Exercise description :: As an exercise in exact copying, transcribe the lines below from the one holding "ASE 2019 (112, 193)" through the last, with both ends included and pictures left out.

Data excerpts ::
#####

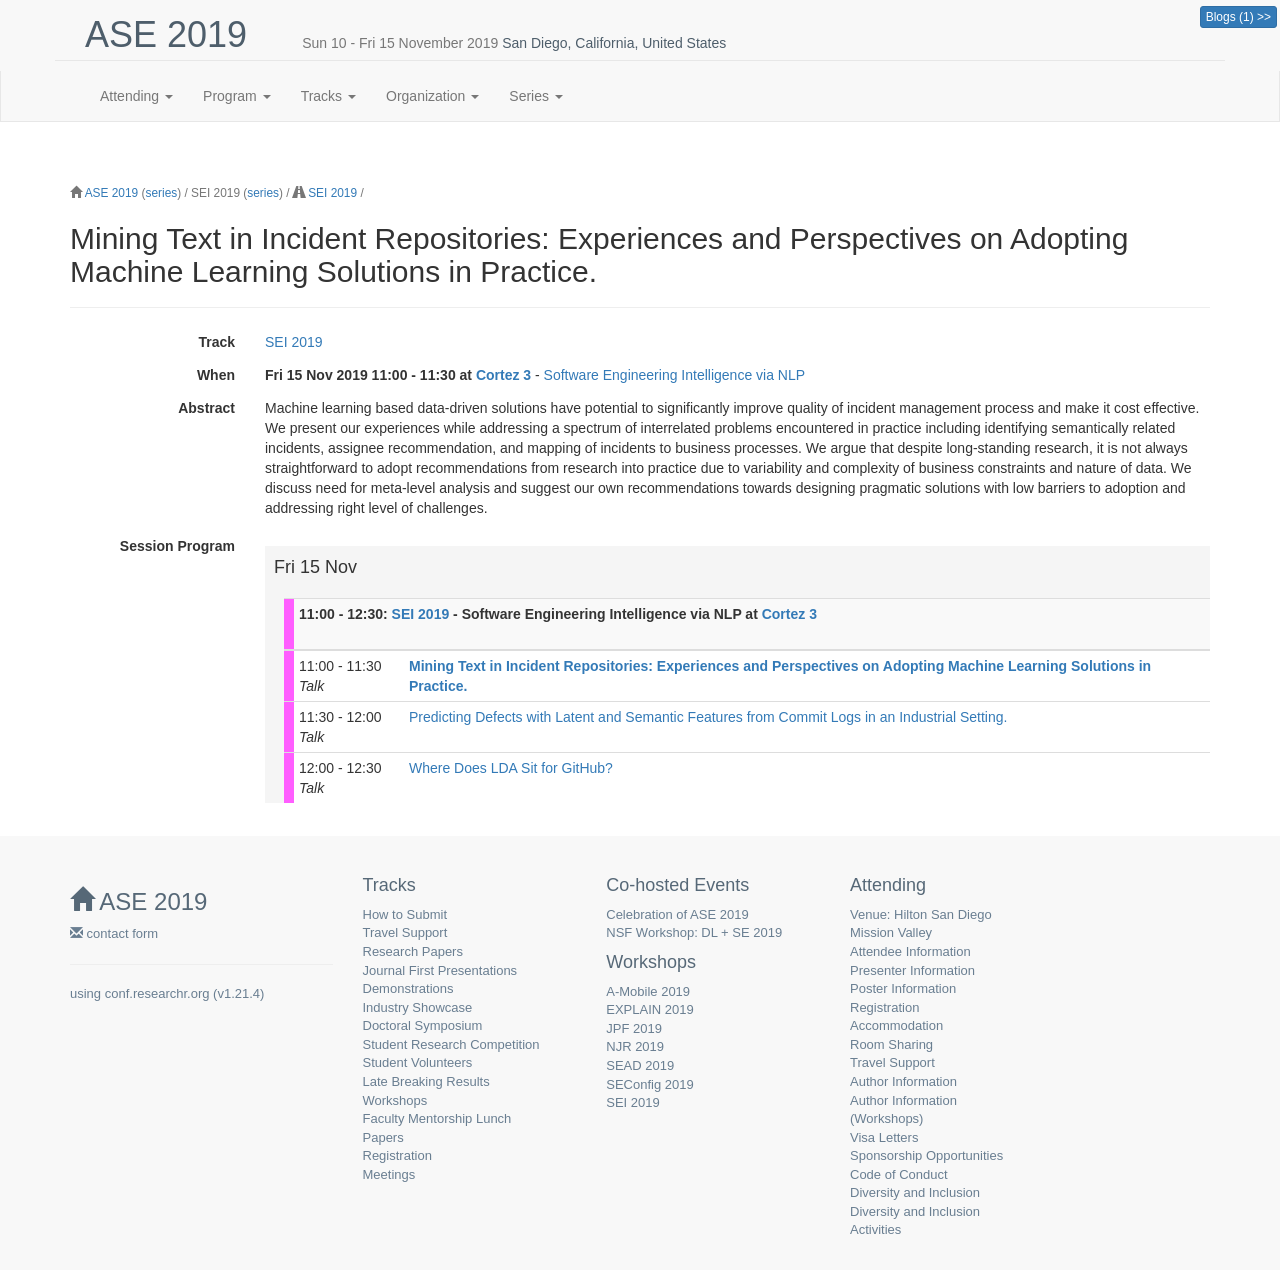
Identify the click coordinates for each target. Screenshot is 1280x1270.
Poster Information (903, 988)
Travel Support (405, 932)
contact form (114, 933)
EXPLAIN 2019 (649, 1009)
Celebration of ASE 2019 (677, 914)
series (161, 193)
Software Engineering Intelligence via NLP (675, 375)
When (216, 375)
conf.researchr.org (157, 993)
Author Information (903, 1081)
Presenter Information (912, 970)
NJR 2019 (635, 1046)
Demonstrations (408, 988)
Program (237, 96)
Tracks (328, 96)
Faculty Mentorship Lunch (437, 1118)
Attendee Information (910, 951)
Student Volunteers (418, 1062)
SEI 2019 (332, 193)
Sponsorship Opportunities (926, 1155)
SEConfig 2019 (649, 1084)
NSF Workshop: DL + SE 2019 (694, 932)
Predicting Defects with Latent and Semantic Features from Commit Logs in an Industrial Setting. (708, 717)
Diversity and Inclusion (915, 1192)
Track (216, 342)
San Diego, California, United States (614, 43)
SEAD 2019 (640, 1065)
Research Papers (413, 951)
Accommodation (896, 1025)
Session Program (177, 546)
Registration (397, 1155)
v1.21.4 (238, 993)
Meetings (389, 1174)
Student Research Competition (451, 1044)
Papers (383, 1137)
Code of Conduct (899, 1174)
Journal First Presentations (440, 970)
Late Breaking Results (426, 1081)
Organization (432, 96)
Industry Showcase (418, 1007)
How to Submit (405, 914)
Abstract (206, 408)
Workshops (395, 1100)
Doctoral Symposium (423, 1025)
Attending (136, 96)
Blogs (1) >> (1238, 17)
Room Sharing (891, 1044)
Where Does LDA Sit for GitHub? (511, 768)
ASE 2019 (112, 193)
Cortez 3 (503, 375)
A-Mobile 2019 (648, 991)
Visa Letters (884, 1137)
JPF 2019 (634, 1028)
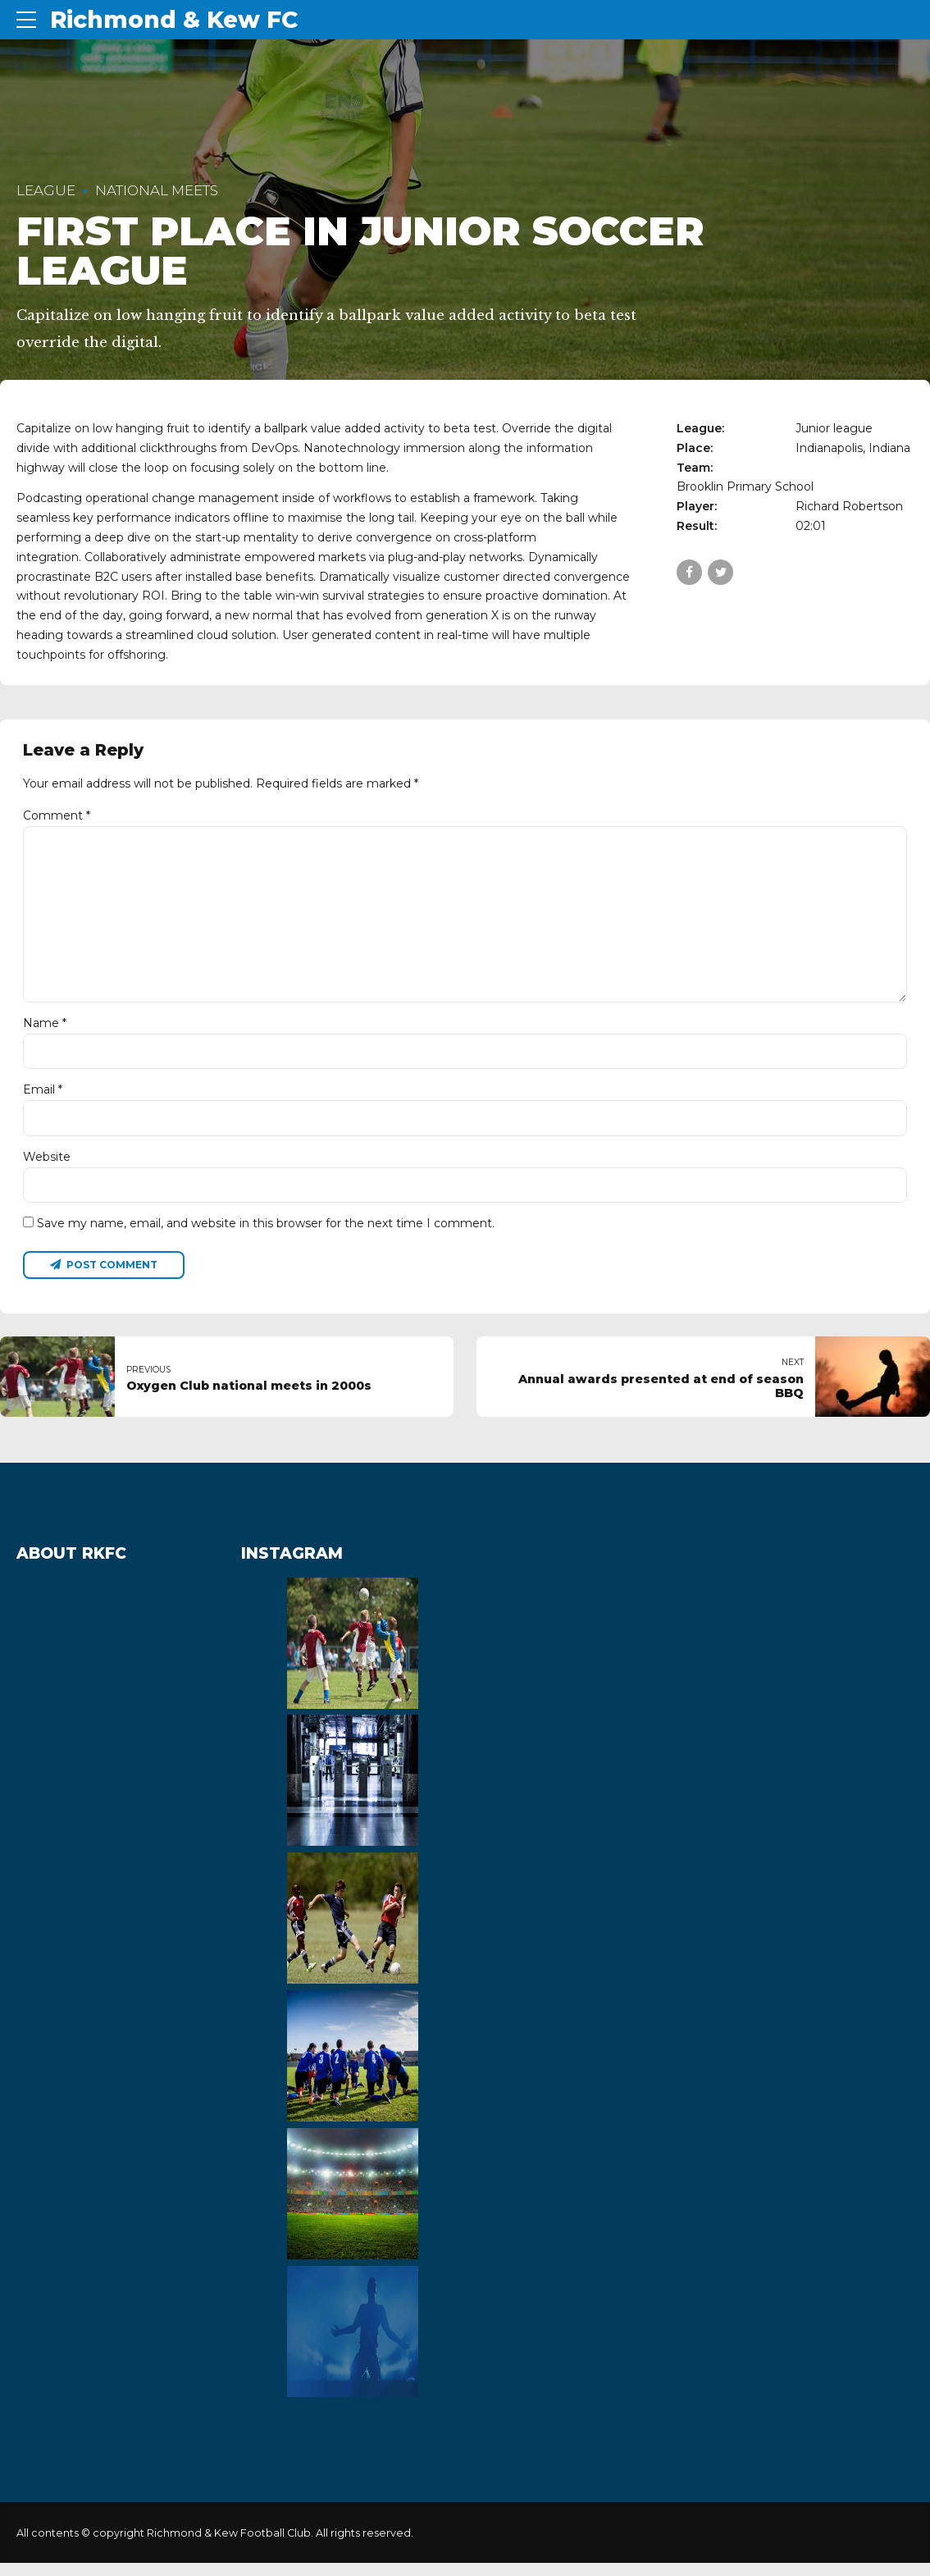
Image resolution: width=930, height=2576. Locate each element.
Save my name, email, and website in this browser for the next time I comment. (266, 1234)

#####

Output of the exercise ::
ASE 2019 (112, 193)
Cortez 3 (503, 375)
A-Mobile 2019 (648, 991)
Visa Letters (884, 1137)
JPF 2019 (634, 1028)
Image resolution: width=930, height=2576. Locate each element.
Save my name, email, and website in this browser for the next time I comment. (266, 1234)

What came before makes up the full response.